[Date Prev][Date Next][Thread Prev][Thread Next][Date Index][Thread Index]
Re: security at mac address level
On Fri, 28 Mar 2003, Doros Eracledes wrote:
> Is there a way to make sure that only requests
> from specific mac address can access my
> pf protected database server?
> May be if it's not possible using pf, i could use a level 1 switch?

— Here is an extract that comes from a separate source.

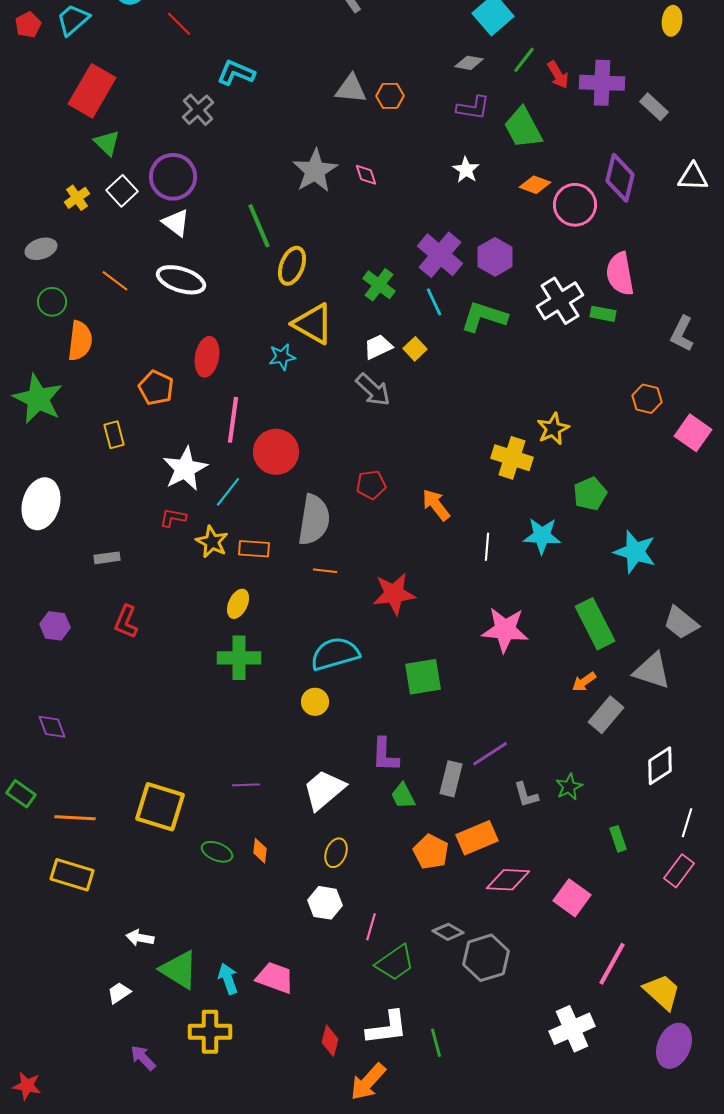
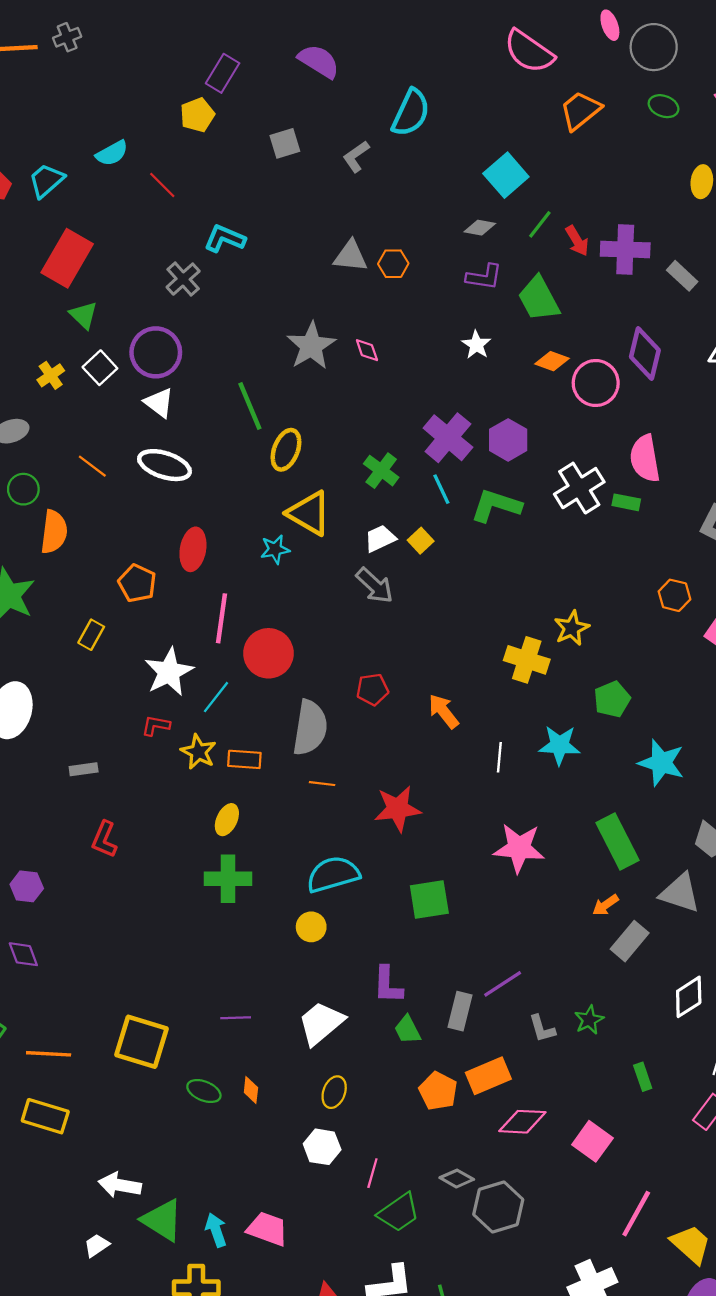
yellow rectangle: (114, 435) -> (91, 635), turned 44
purple hexagon: (55, 626) -> (27, 886), moved
white arrow: (140, 938) -> (120, 1185), size x1.4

pf(4) filters at layer 2 (IP) and 3 (TCP, UDP, ...). If you want to filter
at ehternet level, you should use a bridge(4). brconfig(8) has a similar
syntax as pf. Read the manual:
Add a filtering rule to an interface. Rules have a similar syn-
tax to pf(4). Rules can be used to selectively block or pass
frames based on Ethernet MAC address. Rules are processed in the
order in which they were added to the interface, and the first
rule matched takes the action (block or pass) of the rule. If no
source or destination address is specified, the rule will match
all frames (good for creating a catchall policy).
Load a set of rules from the file filename.
# brconfig bridge0 rule pass in on fxp0 src 0:1:2:3:4:5 dst 5:4:3:2:1:0
# brconfig bridge0 rule pass out on fxp0 src 5:4:3:2:1:0 dst 0:1:2:3:4:5
# brconfig bridge0 rule block in on fxp0
# brconfig bridge0 rule block out on fxp0
The above commands will set up a filter so that 0:1:2:3:4:5 can
send frames through fxp0 only to 5:4:3:2:1, and 5:4:3:2:1:0 can
return frames through fxp0 to 0:1:2:3:4:5. All other traffic
trying to go into and be sent from fxp0 will be blocked.